Plans for a minimum price of alcohol in Wales are being delayed until at least early 2020 after an EU member state held up the process.
It was expected the new regime would be in place by this summer.
But EU rules have stalled the proposals after Portugal intervened. Scotland’s system has been operating since May 2018.
The Welsh Government wants to charge 50p a unit – meaning a bottle of wine could cost at least £4.69.
It is not yet known why Portugal has issued its “detailed opinion” on the regulation – a method usually used by member states to object to other EU country’s plans.
But it was one of five countries that had objected to the Scottish Government’s plans in 2013 – along with France, Italy, Spain and Bulgaria.
They argued that it breached European free trade law by discriminating against imported alcohol products – saying the policy was illegal, unfair and ineffective.
After years of legal argument the UK’s Supreme Court gave the go-ahead in 2017, saying the law did not breach EU regulations.
Vaughan Gething, Wales’ health minister, has told AMs that he anticipates the regulations will be laid in the autumn and the minimum price coming into in force by “early 2020”.
New regulations concerning products brought-in by member states are subject to a “standstill period” of at least three months – meaning nothing can happen in that time – but because Portugal has issued a “detailed opinion” it means that has been extended to 21 August.
The Welsh Government has to respond.

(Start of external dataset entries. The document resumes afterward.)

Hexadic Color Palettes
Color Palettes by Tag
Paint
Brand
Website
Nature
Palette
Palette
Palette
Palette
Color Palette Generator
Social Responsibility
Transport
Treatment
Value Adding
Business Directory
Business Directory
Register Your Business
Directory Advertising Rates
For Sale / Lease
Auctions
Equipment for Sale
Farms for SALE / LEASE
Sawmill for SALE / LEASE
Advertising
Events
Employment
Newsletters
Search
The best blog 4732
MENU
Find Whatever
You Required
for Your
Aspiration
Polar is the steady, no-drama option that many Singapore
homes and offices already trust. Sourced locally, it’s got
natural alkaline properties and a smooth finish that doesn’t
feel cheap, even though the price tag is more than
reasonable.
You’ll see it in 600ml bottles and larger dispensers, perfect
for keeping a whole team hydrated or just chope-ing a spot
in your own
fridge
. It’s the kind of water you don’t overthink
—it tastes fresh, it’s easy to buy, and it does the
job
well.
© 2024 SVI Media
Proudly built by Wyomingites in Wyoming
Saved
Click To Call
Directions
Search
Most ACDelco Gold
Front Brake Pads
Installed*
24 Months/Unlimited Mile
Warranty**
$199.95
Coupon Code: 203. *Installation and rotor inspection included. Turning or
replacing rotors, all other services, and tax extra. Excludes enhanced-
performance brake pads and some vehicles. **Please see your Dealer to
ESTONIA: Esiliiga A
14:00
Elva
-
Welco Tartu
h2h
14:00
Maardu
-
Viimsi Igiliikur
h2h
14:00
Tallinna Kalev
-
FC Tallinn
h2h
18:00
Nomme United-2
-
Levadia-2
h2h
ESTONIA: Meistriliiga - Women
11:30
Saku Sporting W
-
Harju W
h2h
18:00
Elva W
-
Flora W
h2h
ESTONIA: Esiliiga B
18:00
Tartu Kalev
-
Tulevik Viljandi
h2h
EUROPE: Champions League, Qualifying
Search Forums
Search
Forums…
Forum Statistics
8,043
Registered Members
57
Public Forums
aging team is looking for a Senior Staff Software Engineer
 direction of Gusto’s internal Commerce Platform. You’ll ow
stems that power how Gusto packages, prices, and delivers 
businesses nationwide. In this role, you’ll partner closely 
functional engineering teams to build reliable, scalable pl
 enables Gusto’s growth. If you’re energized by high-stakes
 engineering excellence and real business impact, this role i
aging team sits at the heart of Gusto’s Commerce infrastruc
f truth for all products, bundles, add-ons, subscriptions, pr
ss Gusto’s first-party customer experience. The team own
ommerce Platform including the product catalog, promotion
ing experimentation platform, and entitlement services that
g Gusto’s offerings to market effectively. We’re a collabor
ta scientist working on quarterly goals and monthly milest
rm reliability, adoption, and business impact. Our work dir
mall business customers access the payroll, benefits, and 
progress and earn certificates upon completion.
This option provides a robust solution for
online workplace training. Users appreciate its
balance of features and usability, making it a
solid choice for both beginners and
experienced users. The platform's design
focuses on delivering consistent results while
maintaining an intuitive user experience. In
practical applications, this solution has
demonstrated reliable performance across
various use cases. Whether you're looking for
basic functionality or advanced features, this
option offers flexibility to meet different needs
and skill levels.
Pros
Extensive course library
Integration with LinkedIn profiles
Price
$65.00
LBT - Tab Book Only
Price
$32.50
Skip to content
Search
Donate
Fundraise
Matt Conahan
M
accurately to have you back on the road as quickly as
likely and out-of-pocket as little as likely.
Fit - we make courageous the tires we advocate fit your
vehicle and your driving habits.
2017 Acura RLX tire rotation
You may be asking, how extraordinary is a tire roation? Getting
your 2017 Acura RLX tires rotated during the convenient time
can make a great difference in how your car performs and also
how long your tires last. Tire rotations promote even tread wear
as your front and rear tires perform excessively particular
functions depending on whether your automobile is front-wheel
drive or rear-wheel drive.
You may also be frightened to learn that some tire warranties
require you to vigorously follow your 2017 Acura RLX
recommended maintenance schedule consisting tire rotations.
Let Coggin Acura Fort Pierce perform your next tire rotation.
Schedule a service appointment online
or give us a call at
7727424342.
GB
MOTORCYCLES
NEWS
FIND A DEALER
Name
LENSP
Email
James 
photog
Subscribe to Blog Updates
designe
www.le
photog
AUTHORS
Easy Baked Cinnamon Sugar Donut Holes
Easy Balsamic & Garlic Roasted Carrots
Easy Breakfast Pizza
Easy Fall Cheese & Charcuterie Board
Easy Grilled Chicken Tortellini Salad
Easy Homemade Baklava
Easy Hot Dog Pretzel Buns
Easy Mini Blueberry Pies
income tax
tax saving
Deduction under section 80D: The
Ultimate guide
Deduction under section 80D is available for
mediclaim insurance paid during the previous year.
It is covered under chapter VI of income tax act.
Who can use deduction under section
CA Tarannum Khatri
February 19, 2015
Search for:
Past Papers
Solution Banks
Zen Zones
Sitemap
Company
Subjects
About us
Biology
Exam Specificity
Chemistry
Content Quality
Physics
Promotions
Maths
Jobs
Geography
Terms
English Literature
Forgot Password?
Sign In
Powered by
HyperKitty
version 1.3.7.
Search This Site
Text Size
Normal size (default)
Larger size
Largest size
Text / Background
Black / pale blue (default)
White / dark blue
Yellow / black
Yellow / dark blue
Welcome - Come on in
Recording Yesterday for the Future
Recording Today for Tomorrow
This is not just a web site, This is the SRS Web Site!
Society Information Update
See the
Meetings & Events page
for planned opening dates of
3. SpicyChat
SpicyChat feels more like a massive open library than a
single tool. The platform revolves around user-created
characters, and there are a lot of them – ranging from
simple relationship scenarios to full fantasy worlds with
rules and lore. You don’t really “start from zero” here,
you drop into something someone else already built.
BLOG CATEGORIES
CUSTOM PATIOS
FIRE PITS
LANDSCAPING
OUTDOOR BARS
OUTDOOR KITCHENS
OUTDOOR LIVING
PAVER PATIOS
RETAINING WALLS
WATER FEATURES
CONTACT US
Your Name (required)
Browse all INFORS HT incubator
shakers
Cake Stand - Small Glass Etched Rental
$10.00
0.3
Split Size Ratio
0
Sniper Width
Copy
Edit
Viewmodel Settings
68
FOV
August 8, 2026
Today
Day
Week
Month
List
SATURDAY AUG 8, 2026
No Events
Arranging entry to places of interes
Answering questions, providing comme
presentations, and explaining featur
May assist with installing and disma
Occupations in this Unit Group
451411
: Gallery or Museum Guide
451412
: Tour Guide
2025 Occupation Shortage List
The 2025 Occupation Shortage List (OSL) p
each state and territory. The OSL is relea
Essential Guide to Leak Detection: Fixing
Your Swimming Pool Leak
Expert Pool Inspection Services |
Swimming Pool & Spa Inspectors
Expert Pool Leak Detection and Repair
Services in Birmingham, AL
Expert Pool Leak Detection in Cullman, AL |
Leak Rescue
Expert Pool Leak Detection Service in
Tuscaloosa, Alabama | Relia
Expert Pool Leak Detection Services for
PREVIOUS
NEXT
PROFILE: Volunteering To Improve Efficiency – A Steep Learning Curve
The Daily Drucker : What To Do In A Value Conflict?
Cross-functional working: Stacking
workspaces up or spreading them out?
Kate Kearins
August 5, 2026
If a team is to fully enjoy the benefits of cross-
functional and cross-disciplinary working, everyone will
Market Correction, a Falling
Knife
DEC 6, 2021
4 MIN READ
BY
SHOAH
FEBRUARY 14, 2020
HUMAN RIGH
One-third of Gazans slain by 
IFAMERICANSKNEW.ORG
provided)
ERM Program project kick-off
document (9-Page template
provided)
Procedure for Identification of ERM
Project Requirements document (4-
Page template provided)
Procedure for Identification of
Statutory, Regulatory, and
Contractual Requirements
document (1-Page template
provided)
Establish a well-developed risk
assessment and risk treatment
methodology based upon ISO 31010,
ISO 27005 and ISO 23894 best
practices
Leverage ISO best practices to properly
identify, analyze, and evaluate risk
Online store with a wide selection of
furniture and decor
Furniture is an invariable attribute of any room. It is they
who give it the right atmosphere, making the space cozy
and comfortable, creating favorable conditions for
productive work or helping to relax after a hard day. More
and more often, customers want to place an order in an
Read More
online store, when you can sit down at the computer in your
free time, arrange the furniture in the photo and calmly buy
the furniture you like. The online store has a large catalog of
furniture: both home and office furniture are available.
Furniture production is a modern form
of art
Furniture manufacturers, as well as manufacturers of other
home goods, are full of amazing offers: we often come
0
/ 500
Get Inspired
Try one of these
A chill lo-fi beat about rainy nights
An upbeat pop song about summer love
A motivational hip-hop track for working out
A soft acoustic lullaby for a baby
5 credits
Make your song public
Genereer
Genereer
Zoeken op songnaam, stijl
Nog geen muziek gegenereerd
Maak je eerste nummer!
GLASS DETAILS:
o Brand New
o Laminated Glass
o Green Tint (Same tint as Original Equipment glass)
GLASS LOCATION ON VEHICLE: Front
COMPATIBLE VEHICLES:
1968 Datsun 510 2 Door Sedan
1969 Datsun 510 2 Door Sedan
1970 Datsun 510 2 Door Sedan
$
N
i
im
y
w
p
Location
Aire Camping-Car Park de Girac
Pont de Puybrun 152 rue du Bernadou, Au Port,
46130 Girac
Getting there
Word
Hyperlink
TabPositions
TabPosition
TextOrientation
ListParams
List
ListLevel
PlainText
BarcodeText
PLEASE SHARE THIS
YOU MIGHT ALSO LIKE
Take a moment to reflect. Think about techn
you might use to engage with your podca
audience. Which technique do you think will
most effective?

It says ministers cannot lay the regulations on the minimum price with the assembly until the autumn.
EU countries can restrict imports on public health grounds but only if it does not constitute a “means of arbitrary discrimination or a disguised restriction on trade between member states”.
Ministers believe tackling excessive drinking could save one life a week and prevent 1,400 hospital admissions a year.
A Welsh Government spokesperson said: ‘We will be considering the detailed opinion received from the EU Member State (Portugal) and will report to the EU Commission with a response in due course.”
The Portuguese representation to the EU was asked to comment.
A report on Wednesday said alcohol sales in Scotland in 2018 fell to the lowest levels seen in the country since records began in the early 1990s.
People in Scotland were still buying more alcohol than people in England and Wales on average – but the gap had narrowed.